Birds, Bees, and Moths Drive Flower Evolution

June 7, 2007 Columbine flowers develop long nectar spurs in response to pollinators

Flowers in the columbine genus Aquilegia are growing exceptionally long flower spurs in response to pollinators. Credit: SA Hodges, MA Hodges, D Inouye

Flowers evolve in a predictable fashion to match the mouthparts of pollinating birds and insects, rather than engaging in a gradual "arms race" between flower and pollinator, according to a new study by researchers at the University of California, Davis and the University of California, Santa Barbara. An article describing the study is published in the June 7 issue of the journal Nature.

The research builds on work done by Charles Darwin more than 140 years ago.

Columbine flowers, found all over the Northern Hemisphere, but with exceptional diversity in Western North America, keep their nectar at the bottom of a spur that ranges from fractions of an inch to several inches long, depending on species. Bees, birds or hawkmoths that visit to drink the nectar get dusted with pollen.

Justen Whittall, currently a postdoctoral research fellow at UC Davis, built a genetic family tree of the North American columbines as part of his Ph.D. research with Scott Hodges, professor in the Department of Ecology, Evolution, and Marine Biology at UC Santa Barbara. They found that columbines repeatedly evolved in a predictable sequence from short to medium or from medium to long nectar spurs without becoming shorter. This progression matched the increasingly long tongues of bees, hummingbirds and hawkmoths, respectively.

Almost three-quarters of the variation in the flowers occurred rapidly when new species formed, most likely to take advantage of a new pollinator. The remaining variation could have occurred by a more gradual mechanism, like that proposed by Darwin.

"There's strong selection on the plant to draw pollinators into the flower for successful pollination," Whittall said.

In 1862, Darwin predicted that a jungle orchid with a long, deep flower would be pollinated by a moth with an equally long tongue. Such an insect was discovered in 1903, but was not actually observed pollinating the orchid until 1997.

Both Darwin and Alfred Russell Wallace, the other pioneer of evolutionary theory, proposed that flowers and pollinators engage in an evolutionary race. If the flower spur becomes slightly deeper, pollinators will tend to evolve to have longer tongues, and then the flowers become slightly deeper again, and so on in a series of small, reciprocal steps. "However, the columbines have evolved incredibly recently," Hodges said. "So, the tongues of their pollinators were probably already at an optimal length for other flowers when the columbines came on the scene. The plants apparently had to evolve rapidly to fit the tongues, but the tongues probably evolved very little."

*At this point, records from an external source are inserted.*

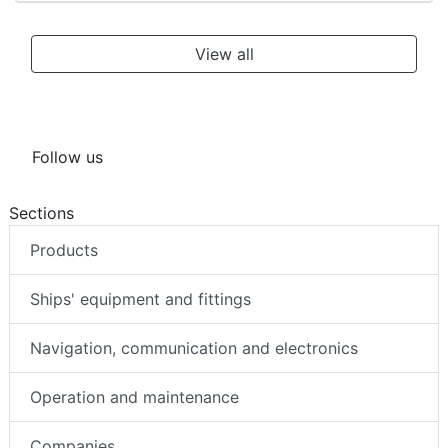
View all
Follow us
Sections
Products
Ships' equipment and fittings
Navigation, communication and electronics
Operation and maintenance
Companies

Hodges explained that long-tongued pollinators can always reach nectar of flowers with short spurs but animals with short tongues can't get food from flowers with long spurs. This means that shifts in pollinators will generally be to ones with longer tongues and that spurs then get longer and longer during evolution.

"It's a great example of evolution at work, happening right in my backyard," Whittall said.